Sunday, 3 July 2011

Seventies Prosers


The Sea, The Sea is a beautifully written novel by Iris Murdoch about a retired theatre luminary who buys a strange house on the coast for some peace and quiet but finds it hard to extricate himself from his past. The novel's main character Charles Arrowby is a self aggrandising boor with peculiar culinary taste yet somehow after the turmoil and tribulations which befall him during his coastal retreat his humanity blossoms and he sees life anew. The book bursts with odd bod side characters, comedy, tragedy, farce, social critique and a smattering of eastern mysticism and it's Murdoch's skill as a writer that sews these disparate pieces together into a strangely uplifting narrative. I've already bought a handful of Murdoch's other novels so I hope this wasn't a one off.

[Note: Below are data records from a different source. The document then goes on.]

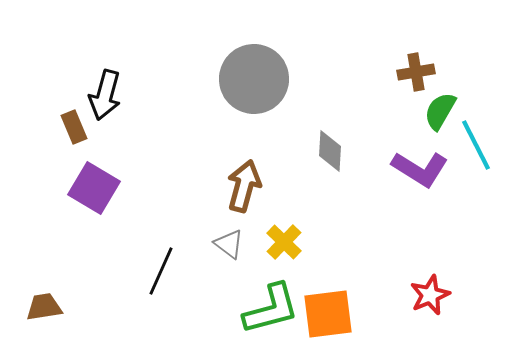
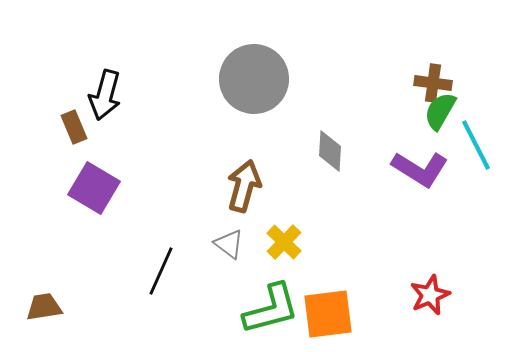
brown cross: moved 17 px right, 11 px down; rotated 18 degrees clockwise
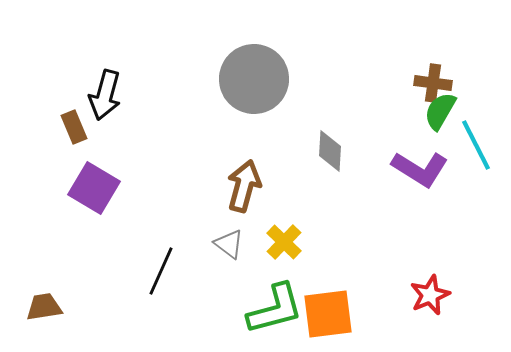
green L-shape: moved 4 px right
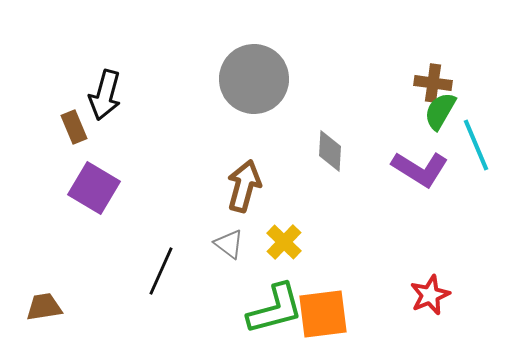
cyan line: rotated 4 degrees clockwise
orange square: moved 5 px left
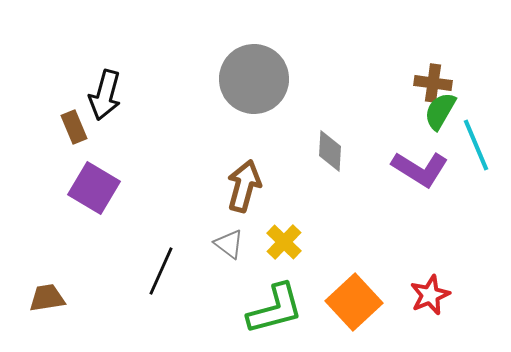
brown trapezoid: moved 3 px right, 9 px up
orange square: moved 31 px right, 12 px up; rotated 36 degrees counterclockwise
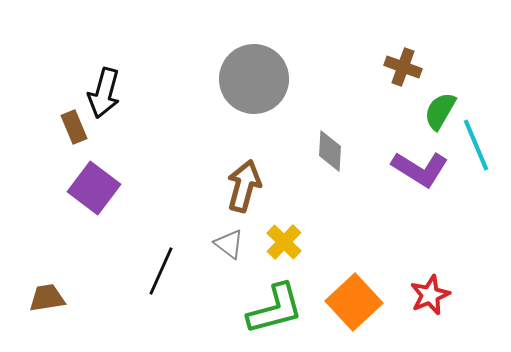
brown cross: moved 30 px left, 16 px up; rotated 12 degrees clockwise
black arrow: moved 1 px left, 2 px up
purple square: rotated 6 degrees clockwise
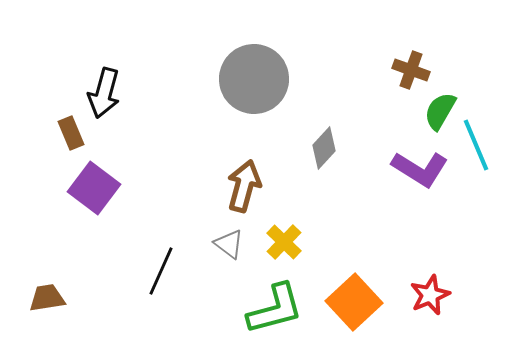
brown cross: moved 8 px right, 3 px down
brown rectangle: moved 3 px left, 6 px down
gray diamond: moved 6 px left, 3 px up; rotated 39 degrees clockwise
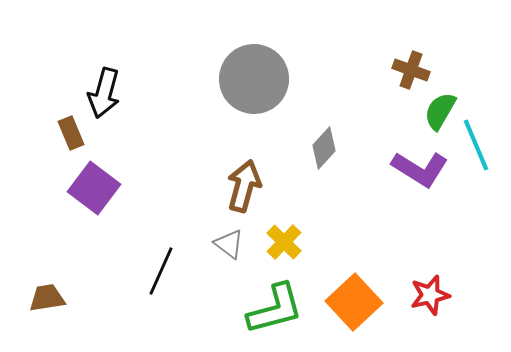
red star: rotated 9 degrees clockwise
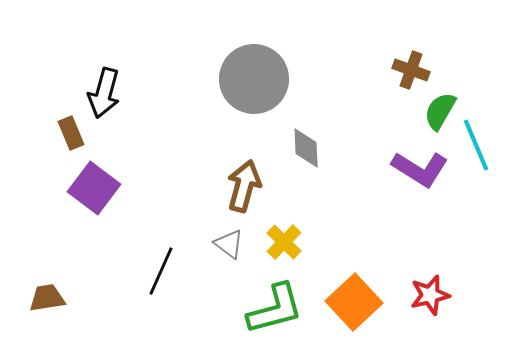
gray diamond: moved 18 px left; rotated 45 degrees counterclockwise
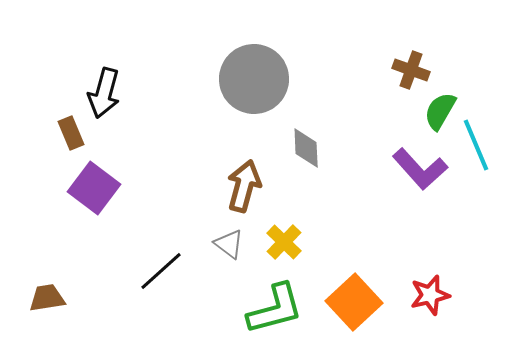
purple L-shape: rotated 16 degrees clockwise
black line: rotated 24 degrees clockwise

J G Ballard's High Rise is one of his most potent barbs into modern living with a narrative split between three residents of an ultra modern, near future, mega apartment complex that initially seems idyllic but soon descends into a dinner jacketed barbarism. The tailored convenience of the over designed building and it's stuffing with privileged middle/upper class professionals soon squeezes the narrow minds into madness and Ballard's skill in describing the moral decay of the architect, TV journalist and medical lecturer far surpasses his later Cocaine Nights and Super Cannes. Be warned though as usual with Ballard's work this is bleak and unrepentantly so. Apparently Nic Roeg tried to adapt it back in the 70's but it's finally heading to the big screen helmed by the excellent Vincenzo Natali.